Sept. 1 2022 08:04 AM

Even at the end of his dairying days, Jeff Corle’s passion for farming set to tune the emotions of many.

The author and her family own and operate a 570-cow Holstein and Jersey dairy near Berlin, Pa.

An empty barn often reflects the emotions of the farmers who once worked in it, symbolizing the closing of one of life’s chapters. A Pennsylvania farmer has taken those emotions and channeled them in a way that has touched the hearts of thousands who feel the same.

For Jeff Corle, who sold his Guernsey herd in early 2022 after struggling to make his microdairy and milk bottling business successful, seeing his barn empty triggered feelings of sadness and depression. But it also became the inspiration to write a song that has helped him work through those emotions and impacted many more people who felt the same.
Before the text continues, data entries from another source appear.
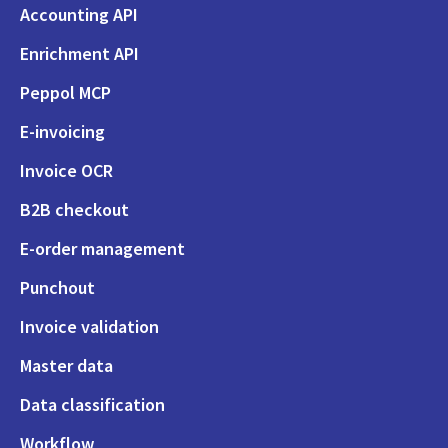
Accounting API
Enrichment API
Peppol MCP
E-invoicing
Invoice OCR
B2B checkout
E-order management
Punchout
Invoice validation
Master data
Data classification
Workflow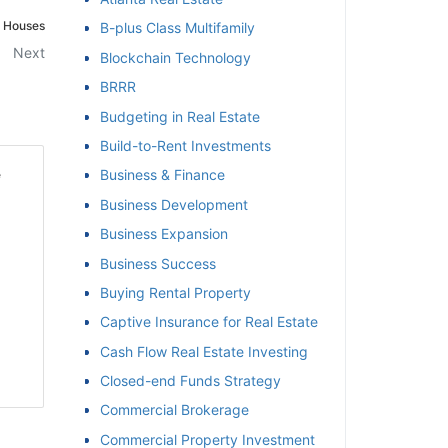
 Houses
B-plus Class Multifamily
et
Next
Blockchain Technology
BRRR
Budgeting in Real Estate
Build-to-Rent Investments
Business & Finance
Business Development
Business Expansion
Business Success
Buying Rental Property
Captive Insurance for Real Estate
Cash Flow Real Estate Investing
Closed-end Funds Strategy
Commercial Brokerage
Commercial Property Investment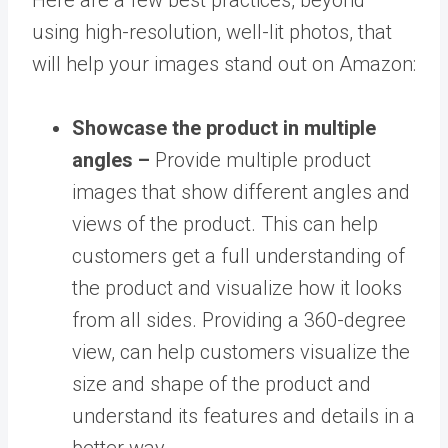
using high-resolution, well-lit photos, that
will help your images stand out on Amazon:
Showcase the product in multiple
angles –
Provide multiple product
images that show different angles and
views of the product. This can help
customers get a full understanding of
the product and visualize how it looks
from all sides. Providing a 360-degree
view, can help customers visualize the
size and shape of the product and
understand its features and details in a
better way.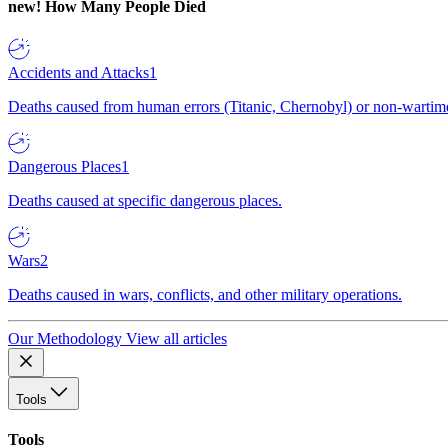
new!
How Many People Died
Accidents and Attacks
1
Deaths caused from human errors (Titanic, Chernobyl) or non-wartime 
Dangerous Places
1
Deaths caused at specific dangerous places.
Wars
2
Deaths caused in wars, conflicts, and other military operations.
Our Methodology
View all articles
Tools
Tools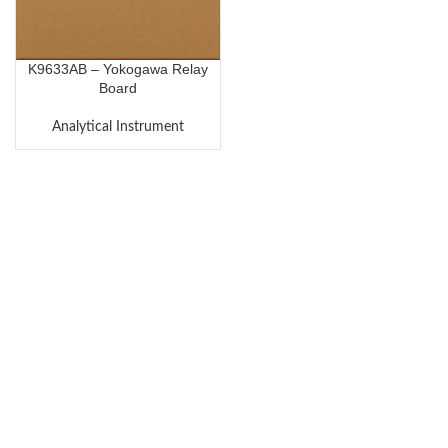
K9633AB – Yokogawa Relay
Board
Analytical Instrument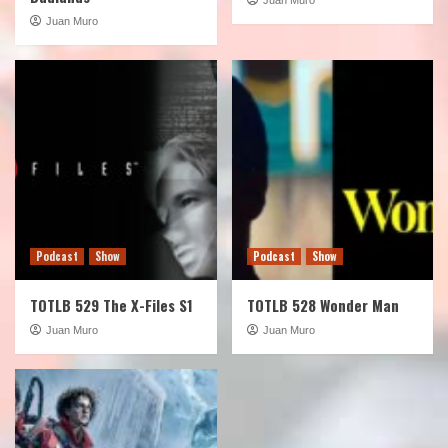
Juan Muro
Podcast
Show
Podcast
Show
TOTLB 529 The X-Files S1
TOTLB 528 Wonder Man
Juan Muro
Juan Muro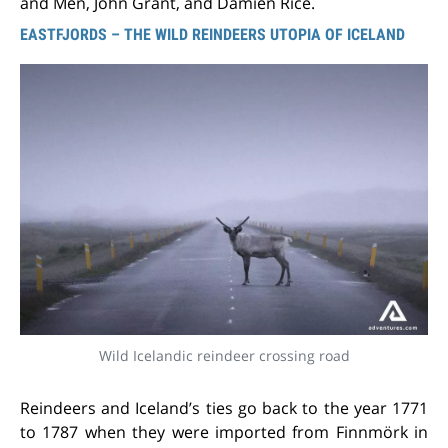
and Men, John Grant, and Damien Rice.
EASTFJORDS – THE WILD REINDEERS UTOPIA OF ICELAND
Wild Icelandic reindeer crossing road
Reindeers and Iceland’s ties go back to the year 1771
to 1787 when they were imported from Finnmörk in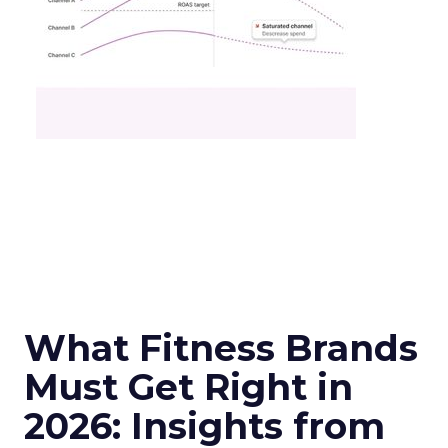
What Fitness Brands
Must Get Right in
2026: Insights from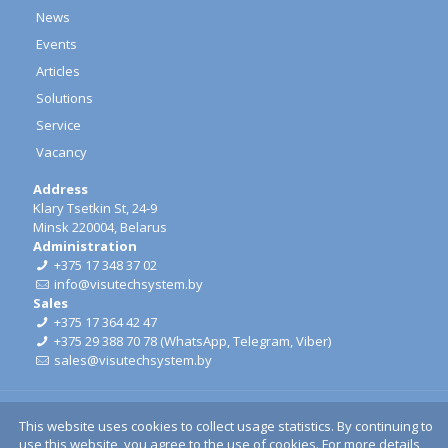
News
Events
Articles
Solutions
Service
Vacancy
Address
Klary Tsetkin St, 24-9
Minsk 220004, Belarus
Administration
+375 17 348 37 02
info@visutechsystem.by
Sales
+375 17 364 42 47
+375 29 388 70 78
(
WhatsApp
,
Telegram
,
Viber
)
sales@visutechsystem.by
This website uses cookies to collect usage statistics. By continuing to
use this website, you agree to the use of cookies. For more details,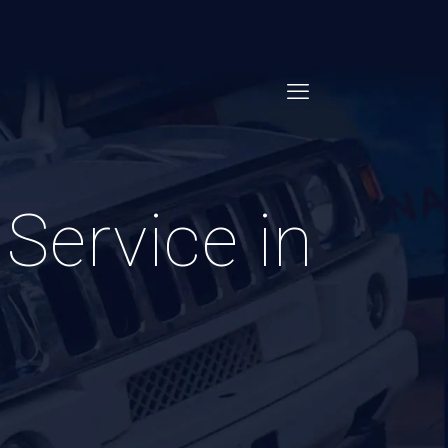
Service in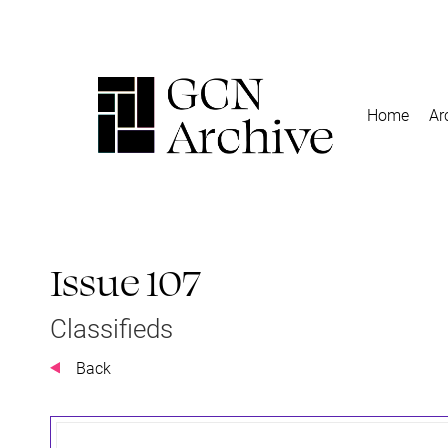
Home
Ar
Issue 107
Classifieds
Back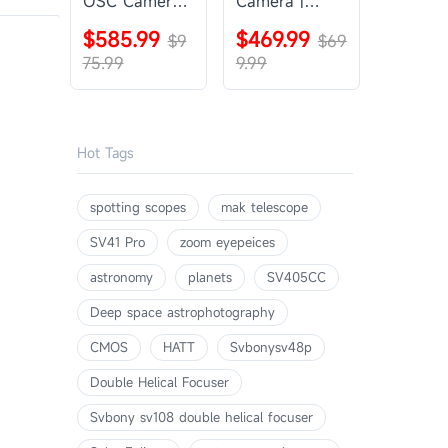
OSC Camera |
Camera |
SVBONY
SVBONY
$585.99
$469.99
SV405CC
$9
SV605CC
$69
75.99
9.99
Hot Tags
spotting scopes
mak telescope
SV41 Pro
zoom eyepeices
astronomy
planets
SV405CC
Deep space astrophotography
CMOS
HATT
Svbonysv48p
Double Helical Focuser
Svbony sv108 double helical focuser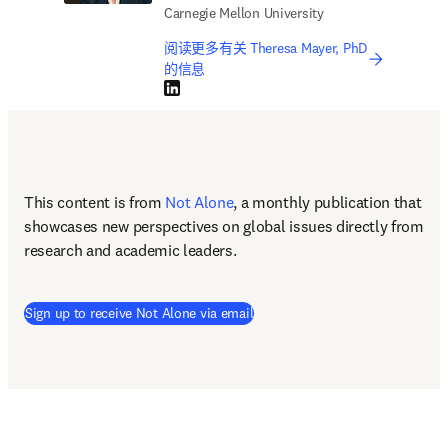
Carnegie Mellon University
阅读更多有关 Theresa Mayer, PhD
的信息
LinkedIn 在新的选项卡/窗口中打开
This content is from 
Not Alone
, a monthly publication that 
showcases new perspectives on global issues directly from 
research and academic leaders.
Sign up to receive Not Alone via email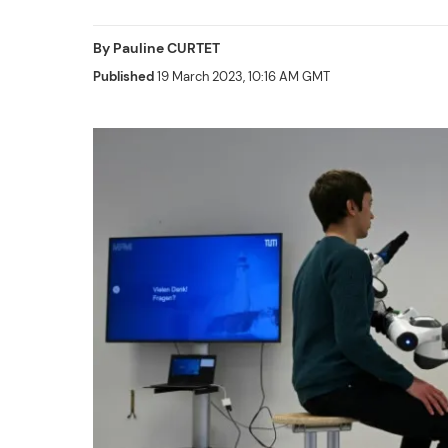
By
Pauline CURTET
Published
19 March 2023, 10:16 AM GMT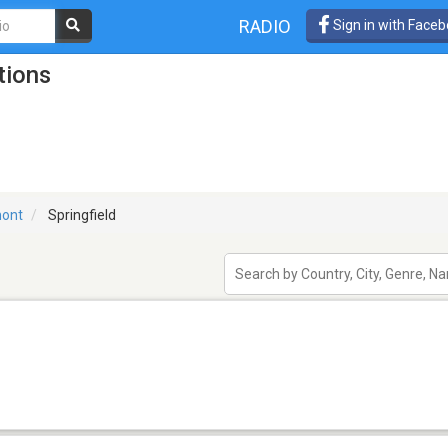
RADIO
Sign in with Face
tions
ont
Springfield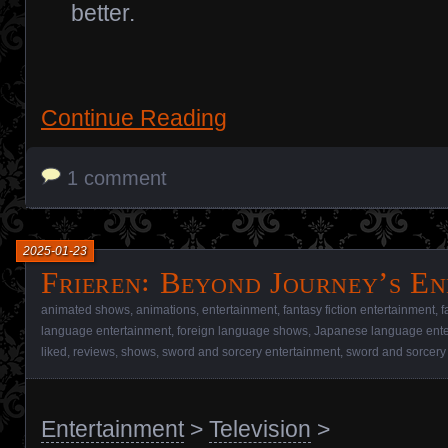
better.
Continue Reading
1 comment
2025-01-23
Frieren꞉ Beyond Journey’s En
animated shows
,
animations
,
entertainment
,
fantasy fiction entertainment
,
f
language entertainment
,
foreign language shows
,
Japanese language ente
liked
,
reviews
,
shows
,
sword and sorcery entertainment
,
sword and sorcery
Entertainment
>
Television
>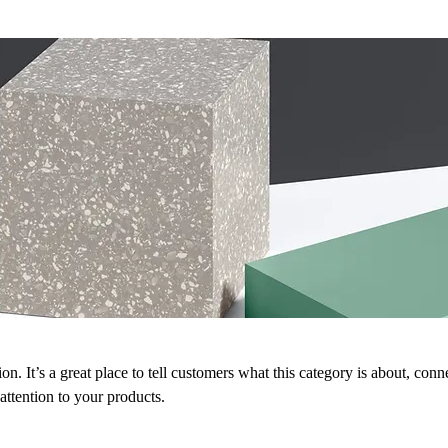
on. It’s a great place to tell customers what this category is about, conn
ttention to your products.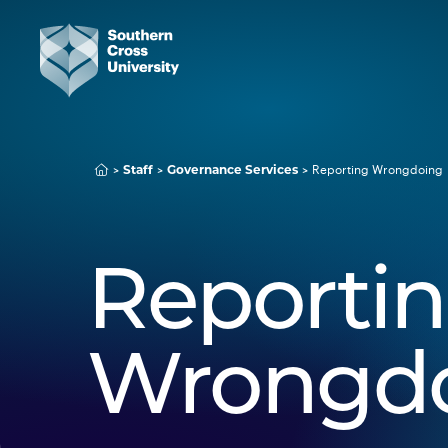
Staff
Governance Services
Reporting Wrongdoing
Reporti
Wrongd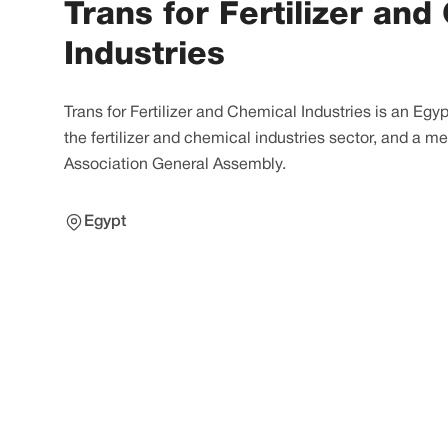
Trans for Fertilizer and
Industries
Trans for Fertilizer and Chemical Industries is an Eg
the fertilizer and chemical industries sector, and a me
Association General Assembly.
Egypt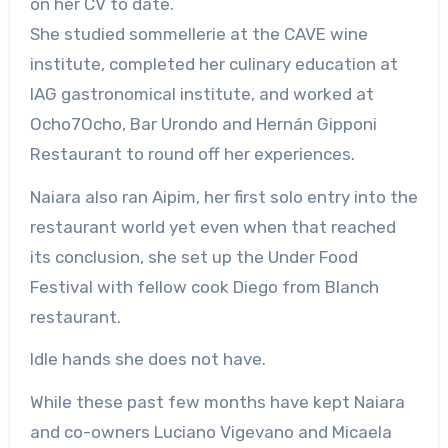
on her CV to date.
She studied sommellerie at the CAVE wine
institute, completed her culinary education at
IAG gastronomical institute, and worked at
Ocho7Ocho, Bar Urondo and Hernán Gipponi
Restaurant to round off her experiences.
Naiara also ran Aipim, her first solo entry into the
restaurant world yet even when that reached
its conclusion, she set up the Under Food
Festival with fellow cook Diego from Blanch
restaurant.
Idle hands she does not have.
While these past few months have kept Naiara
and co-owners Luciano Vigevano and Micaela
Corle, who owns a fifth-generation family farm in Windber, recently wrote, recorded, and released his song “Empty Barn,” a ballad that echoes his feelings after he made the decision to sell his cows.

“I wrote this song because I was heartbroken and depressed after the cows left, and it was my way to work through that,” he said. “I had no idea it would resonate with the farming community the way it has.”

Music and milk

Corle has a long history of both farming and music. His mother gave him his first guitar when he was 10 years old, but he had no idea how to play it or even tune it. After tuning the bottom two strings, he wrote a song that he could play with just them.

“After high school, it was a toss-up between music and farming,” he said. “The farm economy at the time was so bad that, after college, my parents actually encouraged me to leave the farm and play music. They thought anything had to be better than farming at the time.”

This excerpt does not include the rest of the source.